Tracking the last white sharks in the Mediterranean Sea
Centuries of coastal fishing, and more recently, industrial exploitation have severely impacted this population, which, in the last few decades, has declined to very low levels of abundance. They were historically abundant and widely distributed in the region, and now they are critically endangered. We don’t know how many sharks are left and still know very little about their ecology and biology to protect them. Because they are scarce and have no aggregation areas similar to other regions, studying them in the field has always been challenging. To address this challenge, we started a multi-institutional monitoring program on white sharks in the Mediterranean Sea.
One of the biggest hurdles of shark conservation is the lack of data on abundance and distribution of many of their species. To address this challenge, we have developed sharkPulse, a modular crowd-sourcing platform combining smartphone technology, web applications, social network/website crawling, computer vision, and machine learning for generating a large image-based sighting database for sharks. The goal is warehousing shark images available on the web and personal archives, and transform them into occurrence records. This platform aims to show how citizen science can be harnessed to produce big data, inform ecological science and promote conservation.
Big Data and New Technology for Ocean Solutions
Toward Ocean Transparency
Illegal unreported and unregulated fishing (IUU) and resource overexploitation are among the biggest threats the ocean is facing today. Tackling these issues has been historically challenging because of inaccurate and incomplete fisheries statistics. In collaboration with the Global Fishing Watch, Google and other academic partners, We are analyzing a new global database of satellite tracking data for marine vessels to understand global patterns of high-seas fishing and how they interact with large pelagic fish and sharks. Specifically, we are combining these data with statistics of regional fisheries management organizations, reconstructed historical catch and effort data, and animal telemetry data to study drivers and dynamics of high-seas exploitation, overlaps between fish and fisheries’ domains, and cross-validate remotely sensed fishing fleet data with recorded fisheries statistics.
Management and Conservation Role of LMPA.
Very large marine protected areas (LMPA > 75,000 km2) are increasingly popular to protect the last strongholds of biodiversity in the ocean and promote recovery of heavily exploited regions. Yet not all agree on their value for management and conservation.

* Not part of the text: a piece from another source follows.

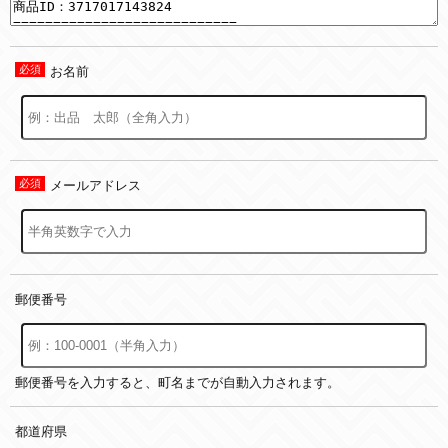
お名前
メールアドレス
郵便番号
郵便番号を入力すると、町名までが自動入力されます。
都道府県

Challenges are demonstrating that positive outcomes observed in smaller coastal MPAs also occur at such large scales and that monitoring and enforcement over vast and remote oceanic regions are possible. Through the Bertarelli Programme in Marine Science, an international collaborative initiative focused on the Chagos Archipelago in the British Indian Ocean Territory, we are investigating on the structure and function of pristine coral reef ecosystems, the impact of large marine protected areas on the management and conservation of sharks and other broad-ranging marine megafauna, the fundamental spatial ecology of these animals, and the effectiveness of mega-reserves in remote oceanic regions
From Historical Ecology to Ecoinformatics
Reconstructing the History of Mediterranean Sawfish Populations
Print contained in Boschi G. 1876. 7 – Pesci e Rettili, in: Atlante Zoologico Popolare, opera Compilata Sui Piu’ Recenti Lavori di Zoologia Italiani e Stranieri.
Through archival digging, literature analyses, and extinction models, we provided evidence for the historical occurrence and subsequent extinction of two sawfish species in the Mediterranean Sea (Pristis pristis and Pristis pectinata) (Ferretti et al. 2016). This research challenged established tenets on sawfish ecology and biogeography, and led to a larger collaborative initiative for investigating on the structure, distribution, phylogeny, and biogeography of recently extinct sawfish populations. Within this project, we are conducting morphometric, genetic and isotopic analyses of sawfish materials from Mediterranean, European and Western African museums, to characterize the identity and structure of extinct Mediterranean sawfish and neighboring Atlantic populations.
The Shark Baselines Project
The Shark Baselines Project aims to investigate the structure and population abundance of large sharks in natural ecosystems and to infer global change in their abundance as an effect of human perturbation.
Ocean Intelligence and PoachBuster
Test flight over Stanford Campus
With an interdisciplinary team of biologists, oceanographers, naval and aerospace engineers, we are working on developing a set of innovative systems integrating new satellite tag technology, autonomous drones, machine learning, and big data, to detect illegal fishing in remote large marine reserves and the high-seas. We are developing anti-poaching satellite- and radio-tagging based technologies to aid monitoring and enforcement in remote large marine protected areas. And we are designing monitoring systems using swarms of autonomous intelligent drones to detect fishing vessels as they intrude into restricted locations.